Syrian Kurds fight against Assad in increasingly complex war

New fighting broke between Kurdish and regime forces in the northern Syrian city of Hasakeh.The fighting erupted after the official Syrian news agency SANA reported that a truce agreement had been reached between the Syrian army and Kurdish rebels of the YPG. But the situation strains the already complex relationship between neighbouring Turkey and YPG backers, the US.

Hasakeh is in the north of Syria, not far from the Turkish border, and it is one of the few places in that region where the Syrian army does have some influence.

“The City of Hasakeh has different quarters, which are under the control of the government and also under the control of Kurdish militias,” explains Guenter Mayer of the University of Mainz.

“There has been an incident a few weeks ago when soldiers of the government were arrested by the Kurdish troops here. And after negotiations the government soldiers were released again. Now the Kurds in Hasakeh obviously tried to oust the government forces and the government is retaliating,” he says.

The flare-up of hostilities makes the situation in that specific area possibly even more complex than in the rest of Syria because the YPG, the Syrian Kurdish militia is backed by the United States and at the same time Ankara is afraid of the Kurds becoming too successful.

“The area was actually designed for them in an agreement between the American troops and Turkey,” says Mayer.

“A so-called “red line” from the Turkish perspective was the Euphrates. Turkey wants to prevent that the two major Kurdish areas in the north-east and in the North West are uniting and form a separate autonomous region within Syria. South of the Turkish border.”

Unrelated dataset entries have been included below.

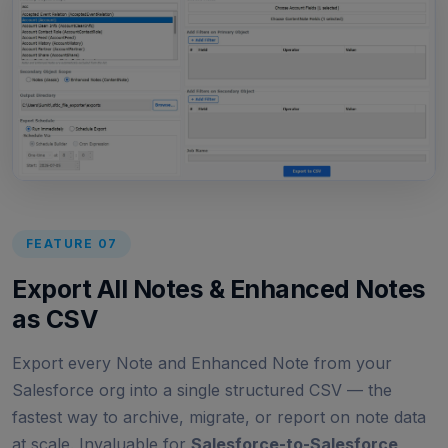
FEATURE 07
Export All Notes & Enhanced Notes
as CSV
Export every Note and Enhanced Note from your
Salesforce org into a single structured CSV — the
fastest way to archive, migrate, or report on note data
at scale. Invaluable for
Salesforce-to-Salesforce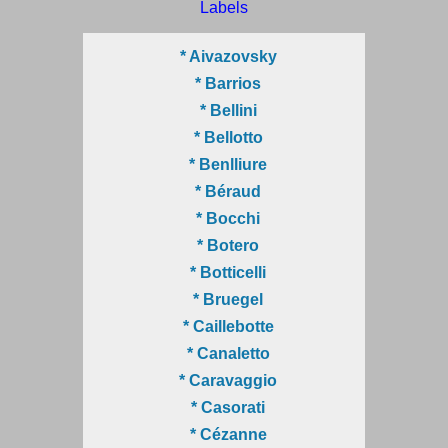
Labels
* Aivazovsky
* Barrios
* Bellini
* Bellotto
* Benlliure
* Béraud
* Bocchi
* Botero
* Botticelli
* Bruegel
* Caillebotte
* Canaletto
* Caravaggio
* Casorati
* Cézanne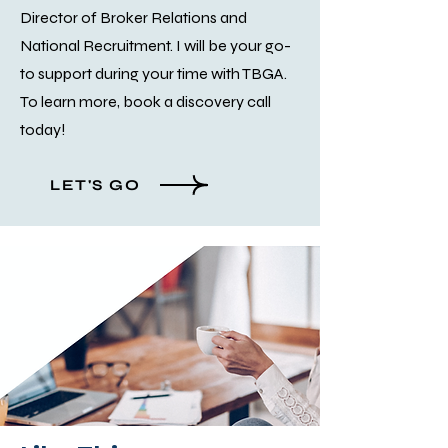
Director of Broker Relations and
National Recruitment. I will be your go-
to support during your time with TBGA.
To learn more, book a discovery call
today!
LET'S GO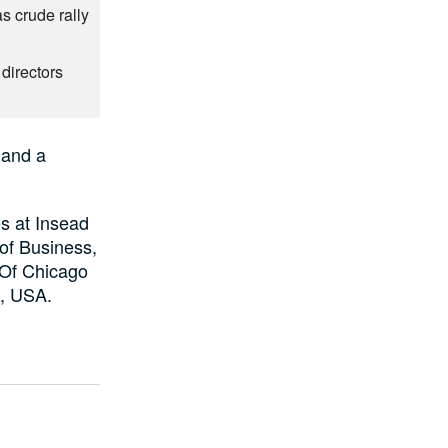
as crude rally
directors
 and a
s at Insead
of Business,
 Of Chicago
n, USA.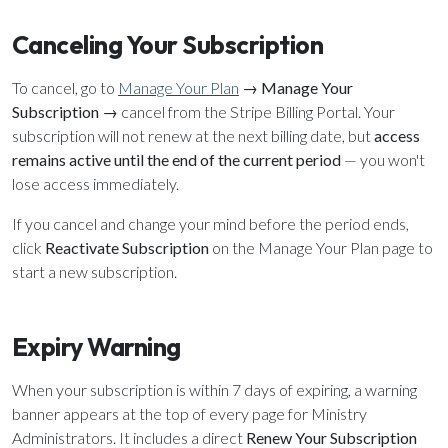
Canceling Your Subscription
To cancel, go to
Manage Your Plan
→
Manage Your
Subscription
→ cancel from the Stripe Billing Portal. Your
subscription will not renew at the next billing date, but
access
remains active until the end of the current period
— you won't
lose access immediately.
If you cancel and change your mind before the period ends,
click
Reactivate Subscription
on the Manage Your Plan page to
start a new subscription.
Expiry Warning
When your subscription is within 7 days of expiring, a warning
banner appears at the top of every page for Ministry
Administrators. It includes a direct
Renew Your Subscription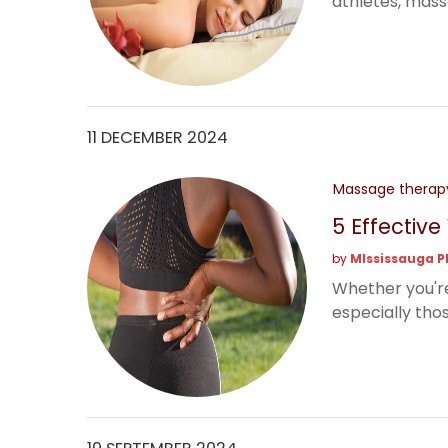
athletes, massag
11 DECEMBER 2024
Massage therap
5 Effectiv
by
MIssissauga P
Whether you're
especially thos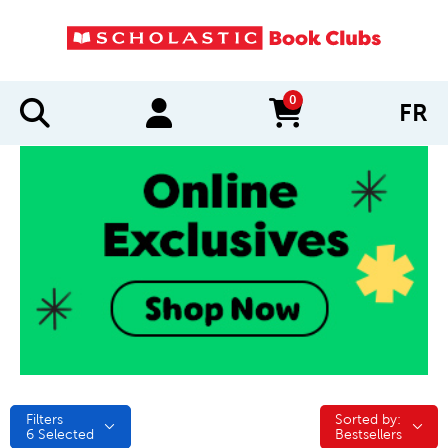
0
FR
items in cart
Filters
Sorted by:
Sorted by:
6
Selected
Bestsellers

The situation affects the relationship between the US and Turkey, both NATO members. Turkey is hostile towards the YPG, the Syrian Kurdish group saying that they help the Turkish PKK, the Kurdish Workers Party, that is fighting a war against Ankara inside Turkey.

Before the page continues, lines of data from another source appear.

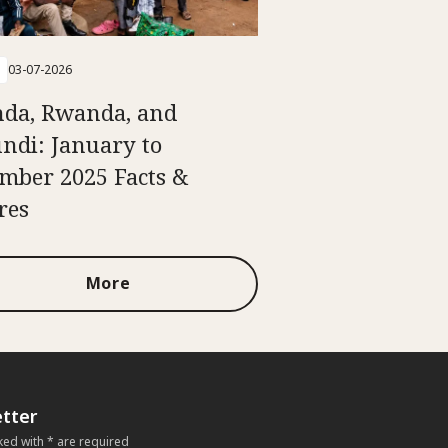
03-07-2026
da, Rwanda, and
ndi: January to
mber 2025 Facts &
res
More
tter
ked with * are required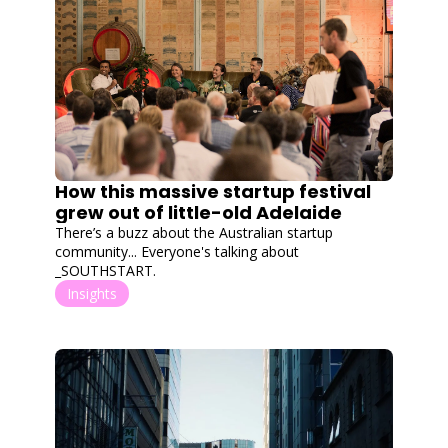
How this massive startup festival 
grew out of little-old Adelaide
There’s a buzz about the Australian startup 
community... Everyone's talking about 
_SOUTHSTART.
Insights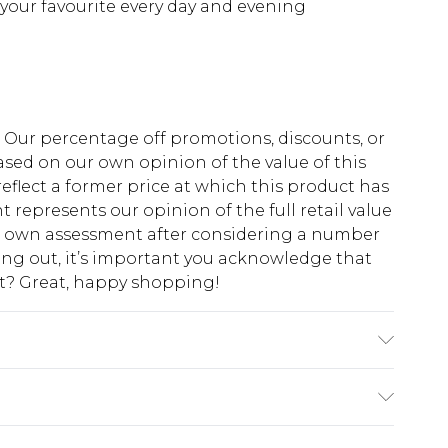
or your favourite every day and evening
fs. Our percentage off promotions, discounts, or
sed on our own opinion of the value of this
eflect a former price at which this product has
t represents our opinion of the full retail value
ur own assessment after considering a number
king out, it’s important you acknowledge that
at? Great, happy shopping!
ears size 10.
$10.99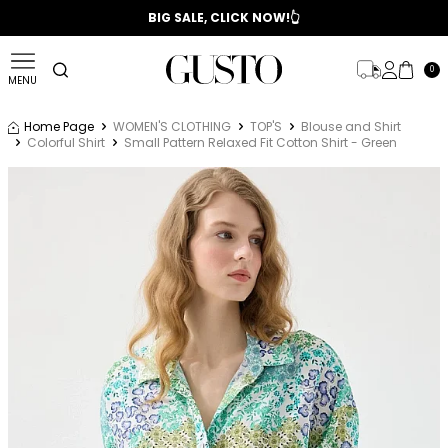
📣 2025/2026 FALL - WINTER SEASON
BIG SALE, CLICK NOW!👆
0
MENU
Home Page
WOMEN'S CLOTHING
TOP'S
Blouse and Shirt
Colorful Shirt
Small Pattern Relaxed Fit Cotton Shirt - Green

“The cooperation between Turkey and the US has been very minimal,” says Joost Jongerden, a Kurdistan specialist with the University of Wageningen in The Netherlands.

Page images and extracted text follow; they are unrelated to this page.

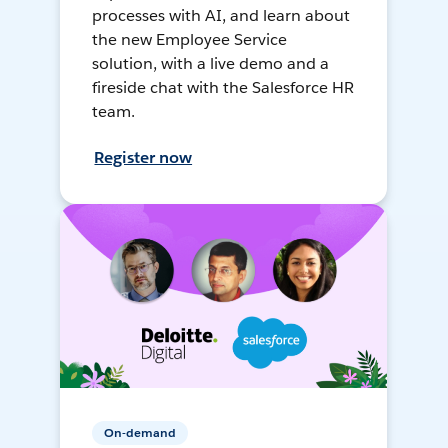
processes with AI, and learn about
the new Employee Service
solution, with a live demo and a
fireside chat with the Salesforce HR
team.
Register now
On-demand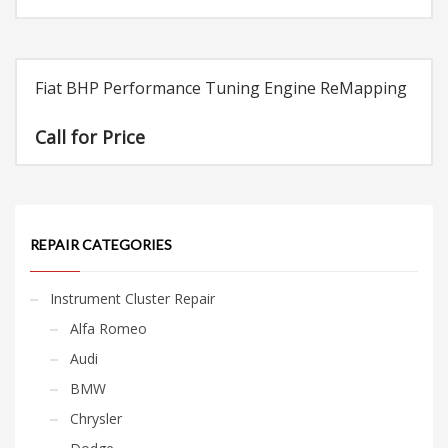
Fiat BHP Performance Tuning Engine ReMapping
Call for Price
REPAIR CATEGORIES
Instrument Cluster Repair
Alfa Romeo
Audi
BMW
Chrysler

“Turkey has been quite reluctant in its support to the American policies, because Turkey has its own agenda, an agenda which is mainly related to jihadi groups in the region.”

“So the collaboration became more strained as a result of the increasing involvement of the Americans in the activities of the YPG. Since a couple of months, US Special Forces are active next to YPG forces in their fight against the Islamic State,” he says.

But in the end, he says, they won’t really jeopardise their military ties, as both can’t do anything without the help of the other. The US needs Turkey’s air bases, and Turkey needs US support and technology when it comes to maintaining its own military.

Meanwhile, Turkish fears of a Kurdish drive for an independent or autonomous state, along the lines of the Kurdish Regional Government in Iraq, are not founded.

“The YPG, have already since the beginning of 2011 and 2012, expressed quite clearly that they want to move towards a federal Syria,” says Jongerden.

“The YPG has been quite successful in winning over Syrian Christians in the region, in winning over Arab tribes, to think along similar lines.”

“They try to develop forms of self-governance by the Arab population, so I think they are very serious with this agenda of developing a new Syria.”